Without a separate policy in place, a church may find itself facing enormous legal expenses with little or no insurance protection.
For Amy, this coverage became one of the highest priorities on her list.
Directors and Officers (D&O) Insurance: Protecting the People Who Lead
As Amy thought about risk, she initially focused on the church's ministries. Then she started thinking about the people sitting around the board table each month.
The church's elders, deacons, finance committee members, and board members were all volunteers. They weren't paid corporate executives. They were faithful people trying to make wise decisions with limited resources.
But what happens when someone disagrees with one of those decisions?
Directors and officers (D&O) insurance protects church leaders from claims related to management decisions, financial oversight, employment issues, governance disputes, and other leadership responsibilities.
Without this coverage type, board members can find their personal assets exposed during a lawsuit.
Building the Right Liability Protection for Your Church
In all of her research, Amy discovered that there were other liability coverage options that a small church might need, depending on their risks and ministry activities. Coverage types such as:
- Workers' compensation (covers employee injuries that occur on the job)
- Employment practices liability insurance (protects your religious organization from claims related to employee discrimination)
- Cyber Insurance (part of a small church insurance plan for churches who are active online)
- Business Auto Insurance/ Church Auto Coverage / Non-owned auto coverage (especially important for covering church vans)
- Umbrella coverage
She realized that protecting the church wasn't about buying the biggest insurance policy available. It was about understanding the church's unique ministries, identifying the exposures those ministries created, and putting the right protections in place.
That's why the first step for any small Texas church isn't shopping for insurance quotes.

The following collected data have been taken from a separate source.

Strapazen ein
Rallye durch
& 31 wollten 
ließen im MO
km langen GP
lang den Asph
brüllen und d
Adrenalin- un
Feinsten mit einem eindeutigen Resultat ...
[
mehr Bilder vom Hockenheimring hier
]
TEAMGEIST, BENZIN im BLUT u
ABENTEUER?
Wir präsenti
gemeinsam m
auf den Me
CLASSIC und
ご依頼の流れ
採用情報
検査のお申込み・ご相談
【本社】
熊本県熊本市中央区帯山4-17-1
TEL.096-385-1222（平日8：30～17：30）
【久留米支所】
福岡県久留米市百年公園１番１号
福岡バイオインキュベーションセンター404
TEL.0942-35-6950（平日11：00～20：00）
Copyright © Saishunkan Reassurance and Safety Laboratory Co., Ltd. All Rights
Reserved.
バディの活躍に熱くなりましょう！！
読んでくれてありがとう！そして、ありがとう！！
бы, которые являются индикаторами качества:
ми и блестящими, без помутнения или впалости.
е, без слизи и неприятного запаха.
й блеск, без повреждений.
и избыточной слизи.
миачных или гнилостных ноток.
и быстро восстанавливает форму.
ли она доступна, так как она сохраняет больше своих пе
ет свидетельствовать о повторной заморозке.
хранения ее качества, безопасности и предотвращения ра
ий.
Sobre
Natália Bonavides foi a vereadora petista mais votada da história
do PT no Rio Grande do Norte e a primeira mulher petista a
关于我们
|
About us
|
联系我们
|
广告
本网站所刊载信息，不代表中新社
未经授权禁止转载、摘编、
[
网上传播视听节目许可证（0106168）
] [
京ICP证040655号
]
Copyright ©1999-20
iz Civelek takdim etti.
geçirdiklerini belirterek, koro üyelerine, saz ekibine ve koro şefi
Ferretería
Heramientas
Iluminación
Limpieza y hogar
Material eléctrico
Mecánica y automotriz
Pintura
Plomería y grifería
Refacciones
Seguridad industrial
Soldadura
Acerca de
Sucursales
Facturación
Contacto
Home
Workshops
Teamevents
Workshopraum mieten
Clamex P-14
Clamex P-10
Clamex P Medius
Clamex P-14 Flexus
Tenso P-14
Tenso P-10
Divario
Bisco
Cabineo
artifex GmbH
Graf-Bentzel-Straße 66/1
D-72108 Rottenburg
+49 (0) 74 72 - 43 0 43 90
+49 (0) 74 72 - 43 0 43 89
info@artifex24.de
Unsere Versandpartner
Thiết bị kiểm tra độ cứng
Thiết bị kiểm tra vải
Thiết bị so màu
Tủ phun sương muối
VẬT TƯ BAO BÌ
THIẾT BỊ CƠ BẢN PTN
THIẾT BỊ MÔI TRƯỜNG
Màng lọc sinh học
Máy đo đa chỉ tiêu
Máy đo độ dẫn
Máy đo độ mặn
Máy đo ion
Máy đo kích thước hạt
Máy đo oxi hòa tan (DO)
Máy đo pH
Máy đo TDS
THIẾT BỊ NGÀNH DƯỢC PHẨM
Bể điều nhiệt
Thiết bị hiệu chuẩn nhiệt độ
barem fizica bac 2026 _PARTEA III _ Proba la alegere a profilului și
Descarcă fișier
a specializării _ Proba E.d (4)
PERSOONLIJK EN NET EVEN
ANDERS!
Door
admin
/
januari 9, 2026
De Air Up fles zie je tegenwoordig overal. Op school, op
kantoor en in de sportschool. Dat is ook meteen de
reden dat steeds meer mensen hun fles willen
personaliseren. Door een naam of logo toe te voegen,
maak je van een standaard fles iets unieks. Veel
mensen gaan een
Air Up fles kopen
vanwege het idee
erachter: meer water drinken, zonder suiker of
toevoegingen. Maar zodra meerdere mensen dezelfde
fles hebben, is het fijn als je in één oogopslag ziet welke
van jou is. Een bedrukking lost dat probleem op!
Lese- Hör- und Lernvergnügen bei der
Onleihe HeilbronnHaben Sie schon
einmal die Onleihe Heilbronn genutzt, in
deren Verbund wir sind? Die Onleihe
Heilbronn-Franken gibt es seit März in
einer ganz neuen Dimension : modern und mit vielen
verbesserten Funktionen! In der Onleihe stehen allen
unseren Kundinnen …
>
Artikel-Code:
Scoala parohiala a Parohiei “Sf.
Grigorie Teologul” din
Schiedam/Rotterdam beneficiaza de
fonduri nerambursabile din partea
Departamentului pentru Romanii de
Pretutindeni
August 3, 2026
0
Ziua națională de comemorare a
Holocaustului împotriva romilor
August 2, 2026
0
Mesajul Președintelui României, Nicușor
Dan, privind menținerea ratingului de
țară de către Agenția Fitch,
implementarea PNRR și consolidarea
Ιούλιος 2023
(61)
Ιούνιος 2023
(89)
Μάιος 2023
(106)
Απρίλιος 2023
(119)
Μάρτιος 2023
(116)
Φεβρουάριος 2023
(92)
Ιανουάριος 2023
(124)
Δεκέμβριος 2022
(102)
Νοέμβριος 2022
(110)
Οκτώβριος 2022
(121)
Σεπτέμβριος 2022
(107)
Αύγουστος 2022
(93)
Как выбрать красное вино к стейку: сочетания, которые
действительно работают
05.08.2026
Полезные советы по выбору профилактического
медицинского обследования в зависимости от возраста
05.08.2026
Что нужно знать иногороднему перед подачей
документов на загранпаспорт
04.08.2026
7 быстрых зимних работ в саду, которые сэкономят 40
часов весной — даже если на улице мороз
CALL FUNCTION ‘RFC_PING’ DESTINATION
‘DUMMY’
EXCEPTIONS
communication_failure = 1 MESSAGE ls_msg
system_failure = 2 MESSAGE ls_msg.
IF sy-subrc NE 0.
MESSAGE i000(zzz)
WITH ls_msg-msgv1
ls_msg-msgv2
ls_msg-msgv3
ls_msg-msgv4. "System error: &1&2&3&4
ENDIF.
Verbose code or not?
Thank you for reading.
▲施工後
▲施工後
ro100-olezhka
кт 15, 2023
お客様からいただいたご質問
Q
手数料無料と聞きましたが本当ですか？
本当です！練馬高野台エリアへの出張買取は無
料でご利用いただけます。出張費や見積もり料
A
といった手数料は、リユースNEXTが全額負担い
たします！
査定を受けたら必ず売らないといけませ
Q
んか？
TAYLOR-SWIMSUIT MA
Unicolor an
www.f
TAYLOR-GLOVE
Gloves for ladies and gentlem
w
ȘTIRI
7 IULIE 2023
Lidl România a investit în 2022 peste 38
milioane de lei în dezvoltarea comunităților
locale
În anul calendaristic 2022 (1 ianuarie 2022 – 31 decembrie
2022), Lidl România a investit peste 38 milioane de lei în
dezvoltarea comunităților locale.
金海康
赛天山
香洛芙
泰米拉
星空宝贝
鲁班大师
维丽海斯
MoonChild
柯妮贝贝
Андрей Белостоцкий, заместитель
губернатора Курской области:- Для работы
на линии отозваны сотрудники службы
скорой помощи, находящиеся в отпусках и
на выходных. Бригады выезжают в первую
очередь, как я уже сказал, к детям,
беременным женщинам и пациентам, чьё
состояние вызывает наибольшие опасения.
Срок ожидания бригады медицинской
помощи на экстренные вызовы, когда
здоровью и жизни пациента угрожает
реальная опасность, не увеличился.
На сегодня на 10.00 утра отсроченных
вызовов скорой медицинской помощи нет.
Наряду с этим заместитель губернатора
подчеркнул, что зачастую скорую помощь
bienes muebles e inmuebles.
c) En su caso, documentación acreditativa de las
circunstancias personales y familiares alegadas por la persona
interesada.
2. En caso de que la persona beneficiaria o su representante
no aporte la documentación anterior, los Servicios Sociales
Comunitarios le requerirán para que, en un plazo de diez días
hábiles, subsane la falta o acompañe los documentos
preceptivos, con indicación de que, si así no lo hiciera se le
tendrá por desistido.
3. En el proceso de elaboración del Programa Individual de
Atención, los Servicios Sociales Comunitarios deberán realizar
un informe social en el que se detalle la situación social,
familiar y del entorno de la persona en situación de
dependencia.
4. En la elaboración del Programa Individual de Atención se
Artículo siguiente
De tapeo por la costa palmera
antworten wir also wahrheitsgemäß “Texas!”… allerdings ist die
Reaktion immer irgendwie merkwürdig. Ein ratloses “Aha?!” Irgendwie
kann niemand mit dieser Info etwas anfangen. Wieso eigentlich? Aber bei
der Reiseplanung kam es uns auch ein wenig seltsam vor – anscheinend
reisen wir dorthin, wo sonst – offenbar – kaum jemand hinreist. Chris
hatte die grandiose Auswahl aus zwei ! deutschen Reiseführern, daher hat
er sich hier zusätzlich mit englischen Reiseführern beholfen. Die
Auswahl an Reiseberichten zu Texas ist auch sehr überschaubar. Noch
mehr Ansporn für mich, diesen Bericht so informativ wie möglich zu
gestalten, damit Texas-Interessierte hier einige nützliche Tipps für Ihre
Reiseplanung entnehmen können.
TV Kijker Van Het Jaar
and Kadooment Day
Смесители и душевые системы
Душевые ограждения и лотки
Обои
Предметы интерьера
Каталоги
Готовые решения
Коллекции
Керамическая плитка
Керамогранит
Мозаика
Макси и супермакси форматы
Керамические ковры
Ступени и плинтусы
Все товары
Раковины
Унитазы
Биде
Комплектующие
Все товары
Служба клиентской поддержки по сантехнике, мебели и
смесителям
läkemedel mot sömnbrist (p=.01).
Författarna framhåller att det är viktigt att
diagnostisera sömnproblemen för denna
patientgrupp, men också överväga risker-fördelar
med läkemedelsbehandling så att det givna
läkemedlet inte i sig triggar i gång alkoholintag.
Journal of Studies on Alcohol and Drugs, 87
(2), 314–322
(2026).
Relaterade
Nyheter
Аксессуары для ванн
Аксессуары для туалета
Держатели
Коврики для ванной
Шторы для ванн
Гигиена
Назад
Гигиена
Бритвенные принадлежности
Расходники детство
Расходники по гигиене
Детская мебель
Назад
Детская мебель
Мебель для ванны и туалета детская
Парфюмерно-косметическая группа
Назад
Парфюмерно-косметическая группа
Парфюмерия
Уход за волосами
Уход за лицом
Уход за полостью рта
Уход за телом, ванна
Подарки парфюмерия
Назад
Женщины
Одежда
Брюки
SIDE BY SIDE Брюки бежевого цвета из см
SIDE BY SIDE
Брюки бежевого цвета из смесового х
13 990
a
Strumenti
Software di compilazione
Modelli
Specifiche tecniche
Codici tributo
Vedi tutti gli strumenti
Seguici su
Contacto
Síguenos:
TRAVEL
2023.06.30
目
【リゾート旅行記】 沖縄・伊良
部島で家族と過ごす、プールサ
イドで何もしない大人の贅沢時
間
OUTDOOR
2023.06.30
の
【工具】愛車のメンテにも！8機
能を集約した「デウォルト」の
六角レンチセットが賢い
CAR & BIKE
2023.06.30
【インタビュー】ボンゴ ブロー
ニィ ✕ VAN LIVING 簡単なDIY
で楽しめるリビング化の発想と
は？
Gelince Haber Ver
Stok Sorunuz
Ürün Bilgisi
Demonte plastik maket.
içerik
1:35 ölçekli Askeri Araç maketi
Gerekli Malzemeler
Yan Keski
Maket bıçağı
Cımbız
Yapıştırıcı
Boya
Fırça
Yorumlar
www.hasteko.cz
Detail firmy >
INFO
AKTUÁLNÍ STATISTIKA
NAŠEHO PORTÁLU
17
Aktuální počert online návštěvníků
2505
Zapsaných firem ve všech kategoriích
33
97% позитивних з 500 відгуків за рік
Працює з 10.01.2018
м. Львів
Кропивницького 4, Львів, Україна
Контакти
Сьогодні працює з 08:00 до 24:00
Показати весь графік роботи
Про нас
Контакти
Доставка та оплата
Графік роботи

The first step is understanding your risks.
A church that operates a daycare has different liability concerns than a church focused on senior adult ministries. A church that hosts community events every month faces different exposures than a congregation that only meets on Sundays.
Every church is different.
Which means every liability insurance plan should be different as well.
Get a Clear Plan for Your Church's Protection
Amy's church didn't need a generic church insurance policy.
They needed a strategy that offered peace of mind.
That's exactly where many small Texas churches find themselves today.
At Insurance For Texans, we are a Texas insurance agency who believes that small church insurance starts with understanding your ministry. Before we talk about insurance premiums or policy limits, we ask questions. We want to understand your activities, your people, and the risks that come with your mission.
That is why True Texas Church Insurance begins with questions instead of generic insurance quotes. Discover how to protect your church, your leaders, and your ministry with confidence.
Click the button below to schedule a review with one of our church insurance agents today.
Frequently Asked Questions
Do small churches face less liability risk or lower legal costs than larger congregations?
No. Legal claims and the resulting defense costs do not scale down based on the size of a congregation or its annual budget. In fact, small churches are often more exposed because they rely heavily on volunteers who wear multiple hats and typically operate under less formal procedures.
Why is standard General Liability insurance insufficient for covering a pastor's counseling sessions?
General Liability insurance is the foundation of a church's coverage, but it is strictly designed to protect against physical slips, trips, falls, or property damage on the campus. It generally excludes professional services.
Is Abuse and Molestation Liability covered by a small church insurance general liability policy?
No. Abuse and Molestation Liability is typically entirely excluded from standard General Liability policies. Churches must actively secure this specific coverage as a separate policy or endorsement.